● Requirement: Pick every line from the data that holds the word "Redaktion".
*** Data records Section Begins ***
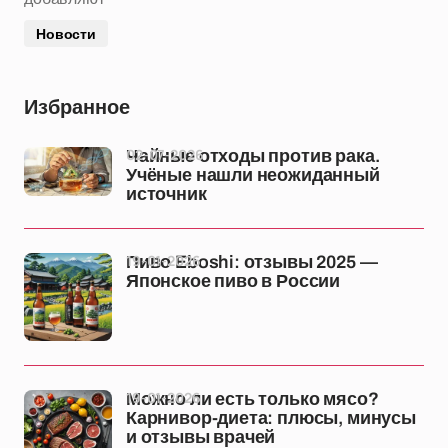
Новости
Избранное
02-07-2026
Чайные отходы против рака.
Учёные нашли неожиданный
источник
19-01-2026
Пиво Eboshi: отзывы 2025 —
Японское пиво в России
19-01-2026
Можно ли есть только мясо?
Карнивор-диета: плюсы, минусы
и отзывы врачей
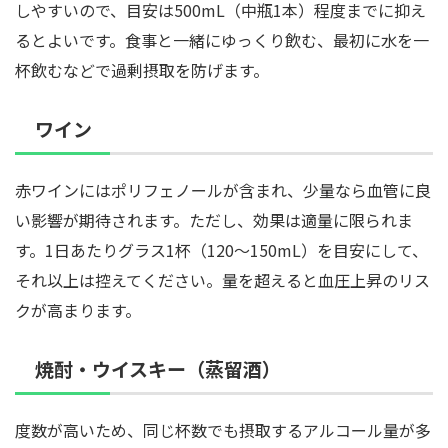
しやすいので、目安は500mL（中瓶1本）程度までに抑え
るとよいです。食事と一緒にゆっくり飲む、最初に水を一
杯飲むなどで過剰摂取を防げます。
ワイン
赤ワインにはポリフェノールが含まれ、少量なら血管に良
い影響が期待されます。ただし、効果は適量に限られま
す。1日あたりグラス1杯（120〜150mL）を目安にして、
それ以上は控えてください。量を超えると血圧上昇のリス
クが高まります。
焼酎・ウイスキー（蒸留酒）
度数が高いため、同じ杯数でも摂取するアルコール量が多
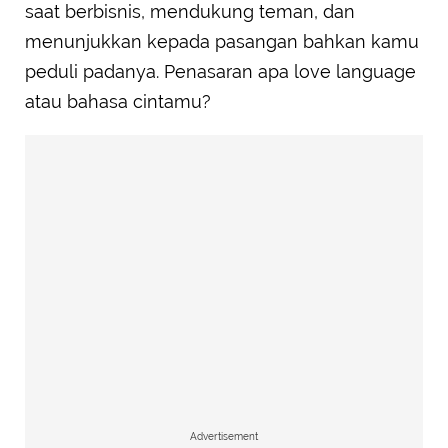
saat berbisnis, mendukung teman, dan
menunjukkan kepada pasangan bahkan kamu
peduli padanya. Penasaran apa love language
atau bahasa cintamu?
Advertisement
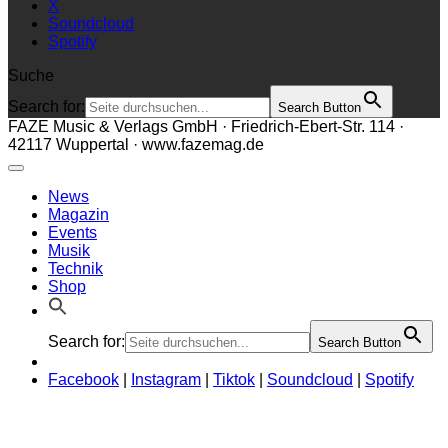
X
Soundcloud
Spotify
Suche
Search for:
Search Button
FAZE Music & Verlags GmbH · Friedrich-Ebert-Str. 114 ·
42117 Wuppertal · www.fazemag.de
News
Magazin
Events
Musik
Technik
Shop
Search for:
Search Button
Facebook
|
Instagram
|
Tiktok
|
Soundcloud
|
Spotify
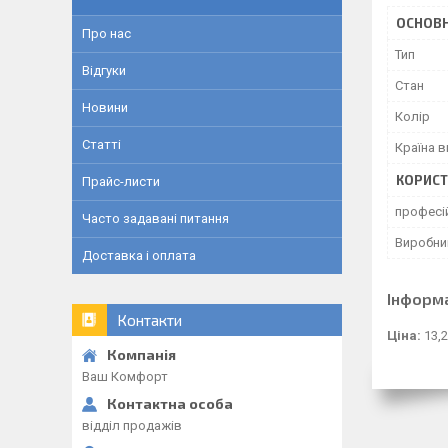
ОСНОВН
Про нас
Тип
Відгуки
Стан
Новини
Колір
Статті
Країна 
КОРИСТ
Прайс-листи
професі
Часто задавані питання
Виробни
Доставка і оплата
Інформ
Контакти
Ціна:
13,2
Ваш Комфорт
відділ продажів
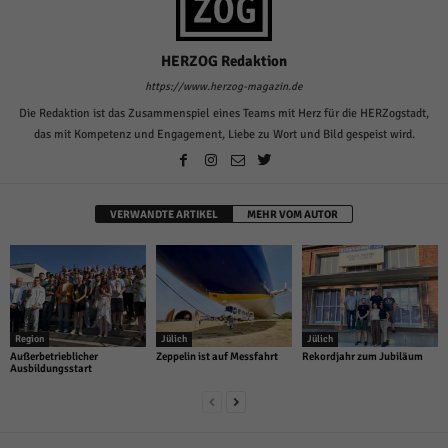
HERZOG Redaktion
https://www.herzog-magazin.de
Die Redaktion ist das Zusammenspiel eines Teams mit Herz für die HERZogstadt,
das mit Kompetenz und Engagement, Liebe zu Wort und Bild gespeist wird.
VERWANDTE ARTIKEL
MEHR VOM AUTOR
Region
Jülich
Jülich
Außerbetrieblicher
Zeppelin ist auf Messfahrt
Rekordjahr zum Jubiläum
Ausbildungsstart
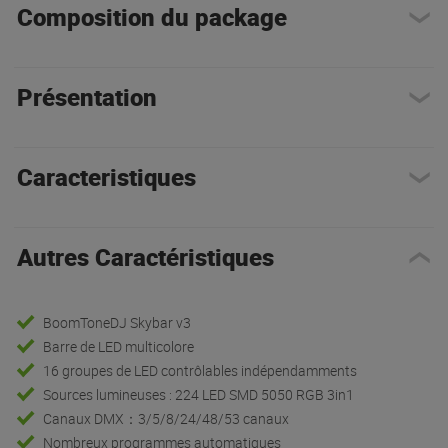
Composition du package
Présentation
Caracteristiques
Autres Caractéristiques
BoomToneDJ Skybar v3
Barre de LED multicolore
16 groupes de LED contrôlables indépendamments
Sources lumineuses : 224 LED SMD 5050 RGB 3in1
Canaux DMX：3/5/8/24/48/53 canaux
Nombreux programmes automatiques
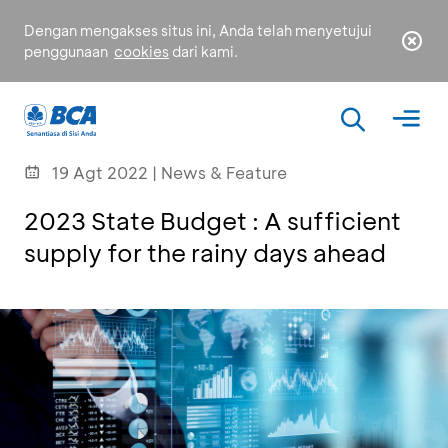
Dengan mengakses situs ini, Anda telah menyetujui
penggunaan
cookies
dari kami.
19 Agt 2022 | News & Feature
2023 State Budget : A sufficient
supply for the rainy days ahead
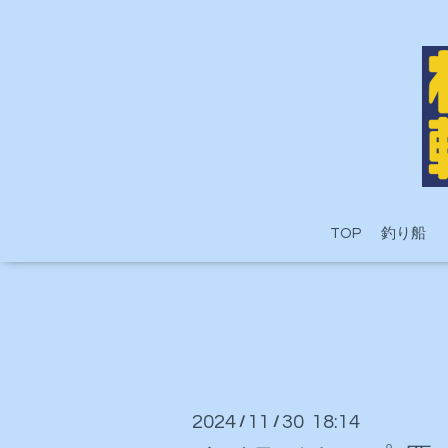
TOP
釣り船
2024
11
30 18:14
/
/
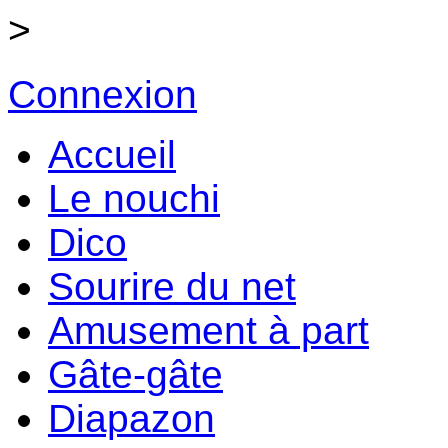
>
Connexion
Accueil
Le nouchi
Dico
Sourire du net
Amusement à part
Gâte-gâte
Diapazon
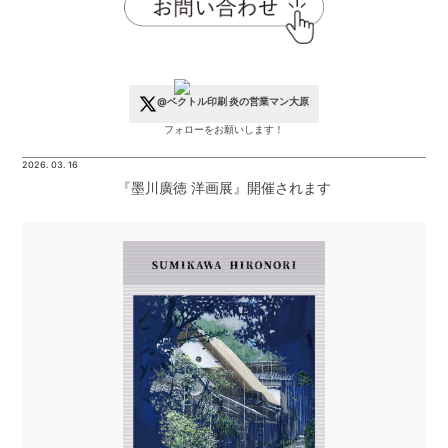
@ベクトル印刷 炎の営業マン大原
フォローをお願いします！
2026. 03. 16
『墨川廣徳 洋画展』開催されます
*** Data records Section Ends ***
● Written reply:
HERZOG Redaktion
Die Redaktion ist das Zusammenspiel eines Teams mit Herz für die HERZogstadt,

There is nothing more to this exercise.